Photo REUTERS/Alessia Pierdomenico

Les actions de Bombardier se transigent à des multiples rarement vus même dans ses pires moments des années 2000, malgré l’amélioration remarquable de sa performance à plusieurs égards et notamment au niveau du carnet de commandes.

C’est la conclusion à laquelle arrive l’analyste Steve Hansen, de la firme Raymond James, qui a remonté le temps pour retrouver des moments de semblables déchéances boursières pour la multinationale montréalaise.

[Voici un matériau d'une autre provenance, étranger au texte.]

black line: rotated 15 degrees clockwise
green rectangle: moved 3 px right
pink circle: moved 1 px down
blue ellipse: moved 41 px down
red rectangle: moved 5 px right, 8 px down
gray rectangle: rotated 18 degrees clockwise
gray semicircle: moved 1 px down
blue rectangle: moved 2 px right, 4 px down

M. Hansen calcule que le cours actuel de Bombardier représente 7,7 fois seulement le bénéfice prévu pour 2013, alors qu’il se méritait tout de même un multiple de 9,7 fois les bénéfices escomptés pour l’année suivante, dans une précédente période de faiblesse boursière, il y a trois ans. Un multiple de 9,5 fois, qui demeure dans la fourchette inférieure de son historique des dix dernières années, vaudrait à Bombardier une valeur par action de 4,25$ comparativement à moins de 3,50 $ ces derniers jours.

Entre temps, Bombardier a nettement amélioré sa position notamment dans l’industrie du transport aérien avec 449 commandes (nettes des annulations) obtenues ces douze derniers mois, dont les mégas contrats de VistaJet pour des jets d’affaires Globals et de Delta pour des avions commerciaux CRJ. En juillet 2009, le carnet, marqué de plusieurs rayures, ne cumulait que 45 commandes nettes.

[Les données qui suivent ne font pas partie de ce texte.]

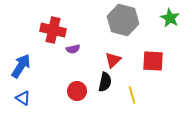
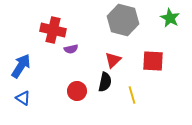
purple semicircle: moved 2 px left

Seul point à s’être dégradé durant cette période, la dette au bilan est deux fois plus lourde qu’à l’époque. Bombardier a néanmoins tout le capital et les liquidités nécessaires pour mener à bien ses programmes de développement, incluant celui du nouveau jet CSeries, souligne l’analyste de Raymond James.

«Il n’est pas rare que le marché devienne étroitement axé sur un problème particulier d’une entreprise, souvent au détriment du portrait global de l’industrie. Les arbres cachent la forêt aux investisseurs. Dans le cas de Bombardier, son produit phare, le CSeries, est devenu un sujet dominant avec le report récent de son premier vol d’essai, suscitant l’inquiétude quant aux flux de trésorerie disponibles et au bilan», écrit l’analyste de la firme albertaine selon qui les risques relatifs au CSeries, des risques bien réels, sont gérables.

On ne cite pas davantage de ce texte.